Structure[edit | edit source]

The SNRPN gene is located on the long arm of chromosome 15 at position 15q11-q13. It is part of a larger imprinted region that includes several other genes. The gene is expressed from the paternal allele, while the maternal allele is typically silenced due to imprinting. This region is subject to complex epigenetic regulation, which is crucial for normal development and function.

Function[edit | edit source]

SNRPN encodes a protein that is a component of the spliceosomal complex, which is responsible for the removal of introns from pre-mRNA transcripts. This process is vital for the generation of mature mRNA, which is then translated into proteins. The SNRPN protein is part of the U1 snRNP, which is one of the five small nuclear ribonucleoproteins involved in splicing.

Clinical Significance[edit | edit source]

Mutations or deletions in the SNRPN gene, or disruptions in its imprinting, can lead to Prader-Willi syndrome, a genetic disorder characterized by hypotonia, obesity, intellectual disability, and hypogonadism.

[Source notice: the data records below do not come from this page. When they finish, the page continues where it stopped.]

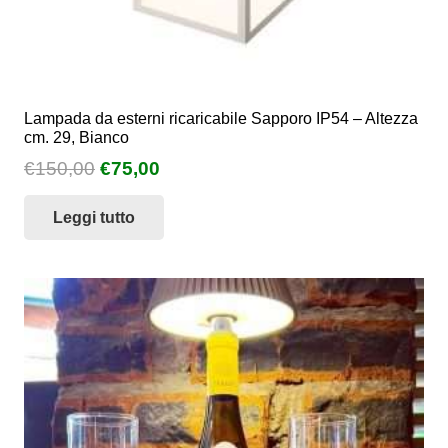
Lampada da esterni ricaricabile Sapporo IP54 – Altezza
cm. 29, Bianco
Il
Il
€
150,00
€
75,00
prezzo
prezzo
Leggi tutto
originale
attuale
era:
è:
€150,00.
€75,00.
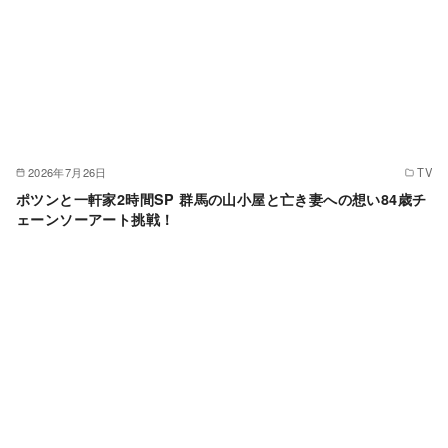
2026年7月26日
TV
ポツンと一軒家2時間SP 群馬の山小屋と亡き妻への想い84歳チ
ェーンソーアート挑戦！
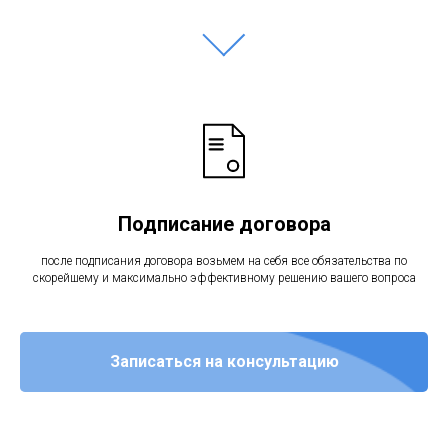
Подписание договора
после подписания договора возьмем на себя все обязательства по
скорейшему и максимально эффективному решению вашего вопроса
Записаться на консультацию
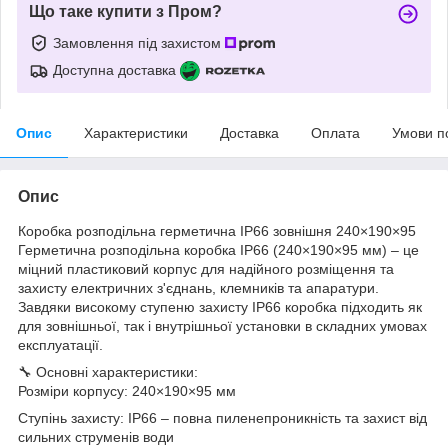
Що таке купити з Пром?
Замовлення під захистом
Доступна доставка
Опис
Характеристики
Доставка
Оплата
Умови п
Опис
Коробка розподільна герметична IP66 зовнішня 240×190×95
Герметична розподільна коробка IP66 (240×190×95 мм) – це
міцний пластиковий корпус для надійного розміщення та
захисту електричних з'єднань, клемників та апаратури.
Завдяки високому ступеню захисту IP66 коробка підходить як
для зовнішньої, так і внутрішньої установки в складних умовах
експлуатації.
🔧 Основні характеристики:
Розміри корпусу: 240×190×95 мм
Ступінь захисту: IP66 – повна пиленепроникність та захист від
сильних струменів води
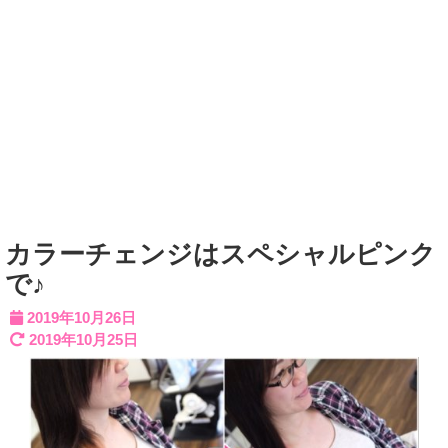
カラーチェンジはスペシャルピンク
で♪
2019年10月26日
2019年10月25日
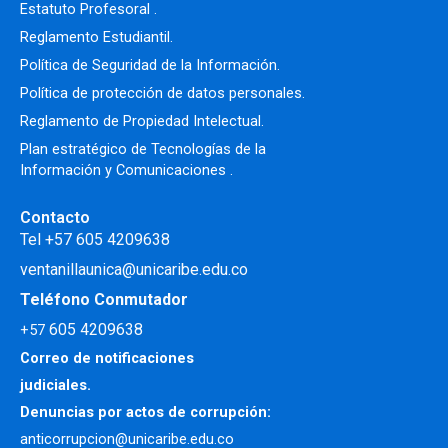
Estatuto Profesoral
.
Reglamento Estudiantil.
Política de Seguridad de la Información.
Política de protección de datos personales.
Reglamento de Propiedad Intelectual
.
Plan estratégico de Tecnologías de la
Información y Comunicaciones .
Contacto
Tel +57 605 4209638
ventanillaunica@unicaribe.edu.co
Teléfono Conmutador
605 4209638
+57
Correo de notificaciones
judiciales.
Denuncias por actos de corrupción:
anticorrupcion@unicaribe.edu.co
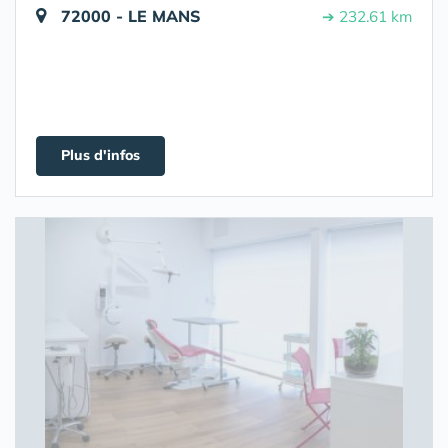
72000 - LE MANS
➔ 232.61 km
Plus d'infos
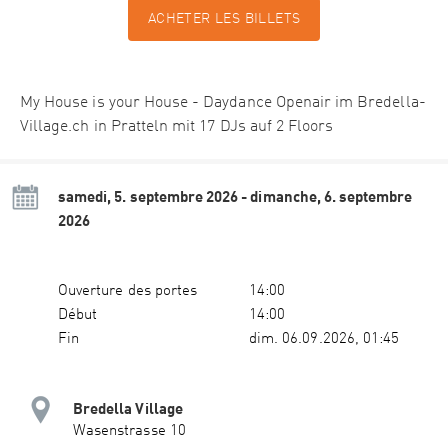
ACHETER LES BILLETS
My House is your House - Daydance Openair im Bredella-
Village.ch in Pratteln mit 17 DJs auf 2 Floors
samedi, 5. septembre 2026 - dimanche, 6. septembre
2026
Ouverture des portes
14:00
Début
14:00
Fin
dim. 06.09.2026, 01:45
Bredella Village
Wasenstrasse 10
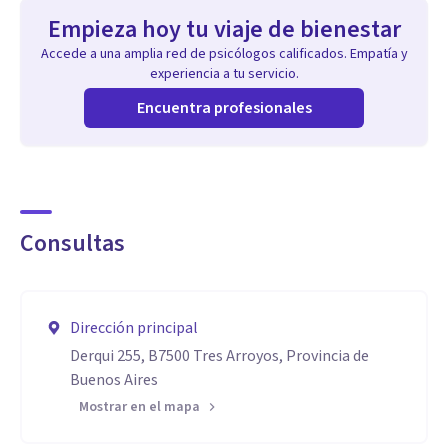
Empieza hoy tu viaje de bienestar
Accede a una amplia red de psicólogos calificados. Empatía y
experiencia a tu servicio.
Encuentra profesionales
Consultas
Dirección principal
Derqui 255, B7500 Tres Arroyos, Provincia de
Buenos Aires
Mostrar en el mapa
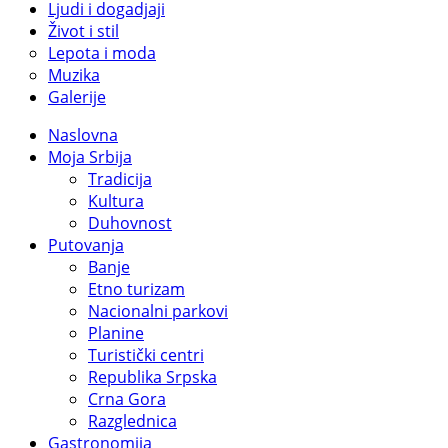
Ljudi i dogadjaji
Život i stil
Lepota i moda
Muzika
Galerije
Naslovna
Moja Srbija
Tradicija
Kultura
Duhovnost
Putovanja
Banje
Etno turizam
Nacionalni parkovi
Planine
Turistički centri
Republika Srpska
Crna Gora
Razglednica
Gastronomija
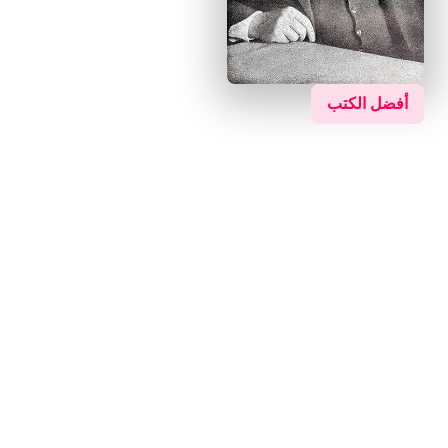
أفضل الكتب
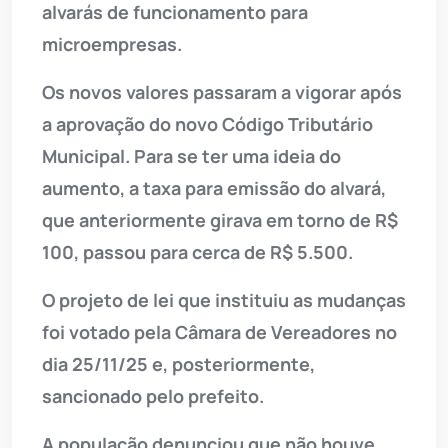
alvarás de funcionamento para
microempresas.
Os novos valores passaram a vigorar após
a aprovação do novo Código Tributário
Municipal. Para se ter uma ideia do
aumento, a taxa para emissão do alvará,
que anteriormente girava em torno de R$
100, passou para cerca de R$ 5.500.
O projeto de lei que instituiu as mudanças
foi votado pela Câmara de Vereadores no
dia 25/11/25 e, posteriormente,
sancionado pelo prefeito.
A população denunciou que não houve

The loss of function of the paternal allele of SNRPN, along with other genes in the PWS region, is a key factor in the development of this syndrome.

Research and Implications[edit | edit source]

Research into the SNRPN gene and its associated pathways is ongoing, with a focus on understanding the mechanisms of genomic imprinting and its implications in human disease. Studies are also exploring potential therapeutic approaches to correct the imprinting defects associated with Prader-Willi syndrome.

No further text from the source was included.